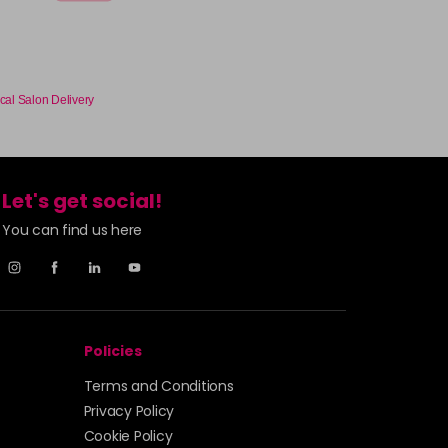
cal Salon Delivery
Let's get social!
You can find us here
Policies
Terms and Conditions
Privacy Policy
Cookie Policy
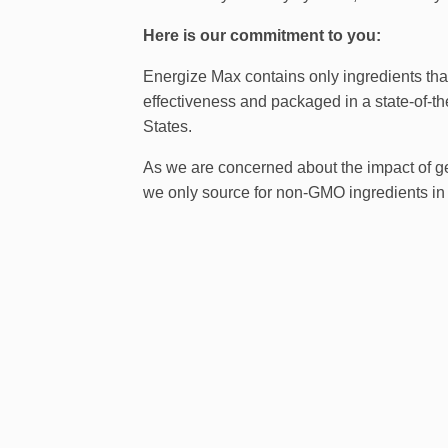
Here is our commitment to you:
Energize Max contains only ingredients that
effectiveness and packaged in a state-of-the
States.
As we are concerned about the impact of g
we only source for non-GMO ingredients in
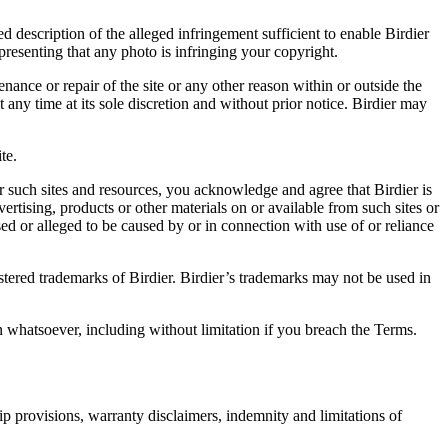
d description of the alleged infringement sufficient to enable Birdier
resenting that any photo is infringing your copyright.
nance or repair of the site or any other reason within or outside the
t any time at its sole discretion and without prior notice. Birdier may
.
te.
r such sites and resources, you acknowledge and agree that Birdier is
vertising, products or other materials on or available from such sites or
sed or alleged to be caused by or in connection with use of or reliance
istered trademarks of Birdier. Birdier’s trademarks may not be used in
on whatsoever, including without limitation if you breach the Terms.
ip provisions, warranty disclaimers, indemnity and limitations of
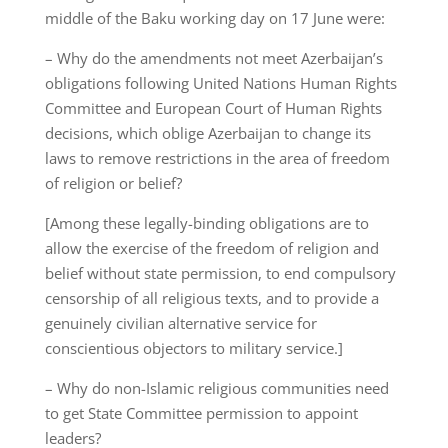
middle of the Baku working day on 17 June were:
– Why do the amendments not meet Azerbaijan’s
obligations following United Nations Human Rights
Committee and European Court of Human Rights
decisions, which oblige Azerbaijan to change its
laws to remove restrictions in the area of freedom
of religion or belief?
[Among these legally-binding obligations are to
allow the exercise of the freedom of religion and
belief without state permission, to end compulsory
censorship of all religious texts, and to provide a
genuinely civilian alternative service for
conscientious objectors to military service.]
– Why do non-Islamic religious communities need
to get State Committee permission to appoint
leaders?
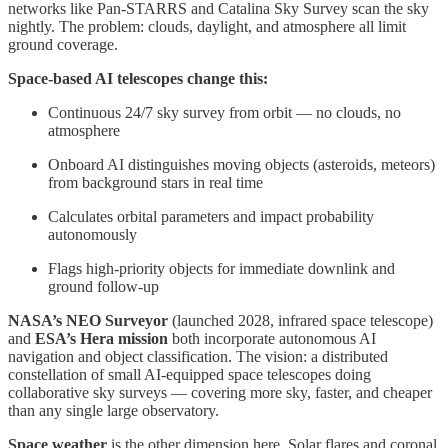
networks like Pan-STARRS and Catalina Sky Survey scan the sky
nightly. The problem: clouds, daylight, and atmosphere all limit
ground coverage.
Space-based AI telescopes change this:
Continuous 24/7 sky survey from orbit — no clouds, no
atmosphere
Onboard AI distinguishes moving objects (asteroids, meteors)
from background stars in real time
Calculates orbital parameters and impact probability
autonomously
Flags high-priority objects for immediate downlink and
ground follow-up
NASA’s NEO Surveyor
(launched 2028, infrared space telescope)
and
ESA’s Hera mission
both incorporate autonomous AI
navigation and object classification. The vision: a distributed
constellation of small AI-equipped space telescopes doing
collaborative sky surveys — covering more sky, faster, and cheaper
than any single large observatory.
Space weather
is the other dimension here. Solar flares and coronal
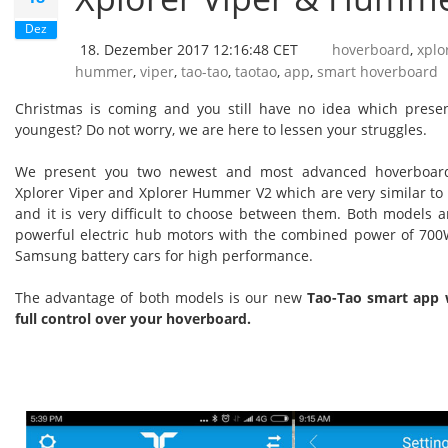
Dez
18. Dezember 2017 12:16:48 CET
hoverboard
,
xplo
hummer
,
viper
,
tao-tao
,
taotao
,
app
,
smart hoverboard
Christmas is coming and you still have no idea which presen
youngest? Do not worry, we are here to lessen your struggles.
We present you two newest and most advanced hoverboard
Xplorer Viper and Xplorer Hummer V2 which are very similar to t
and it is very difficult to choose between them. Both models 
powerful electric hub motors with the combined power of 700W
Samsung battery cars for high performance.
The advantage of both models is our new
Tao-Tao smart app 
full control over your hoverboard.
********************
- WHAT IS NEEDED -
Only the number should be given: the count of lines in the entries that contain the string "high".

- RESPONSE AREA -
2